Longtime police veteran Eddie Johnson is officially the new superintendent of the Chicago Police Department. Aldermen gave their unanimous approval today allowing the mayor to go around the Police Board in order to promote Johnson from his interim role.
Black Caucus Chairman Alderman Roderick Sawyer calls Johnson a “no-nonsense police officer who has made great strides to connect with the community.”
Eddie Johnson takes official oath as CPD Superintendent pic.twitter.com/8kCPPSaAbc— Lauren Chooljian (@laurenchooljian) April 13, 2016
As we previously reported, Mayor Rahm Emanuel promoted Johnson, a 27-year veteran of the police force, after throwing out the finalists hand picked by the police board. Normal city protocol is that candidates apply to the police board, the board then hands three finalists over to the mayor, and he selects one from the pile. Or, he rejects them, and the process starts all over again. Instead Emanuel rejected the board’s recommendations and named someone who was not in the running.
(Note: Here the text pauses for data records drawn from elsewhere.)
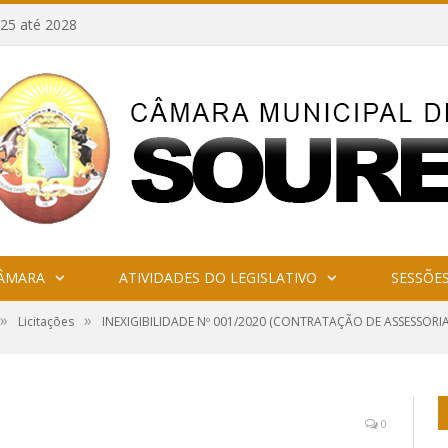
25 até 2028
CÂMARA
ATIVIDADES DO LEGISLATIVO
SESSÕE
»
»
Licitações
INEXIGIBILIDADE Nº 001/2020 (CONTRATAÇÃO DE ASSESSORIA
0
On Tuesday aldermen voted to allow a one-time change to the city code so the mayor could appoint Johnson to Superintendent without the police board’s help. Arguments from aldermen over the public safety “crisis” that the city faces won out over concerns by a handful of others that allowing the mayor to circumvent the police board sets a dangerous precedent and doesn’t seem transparent.
In other City Council news, the Council signed off on two police misconduct settlements, for a total payout of more than $6 million dollars.
Both Phillip Coleman and Justin Cook died while in police custody, and the money will be awarded to their families.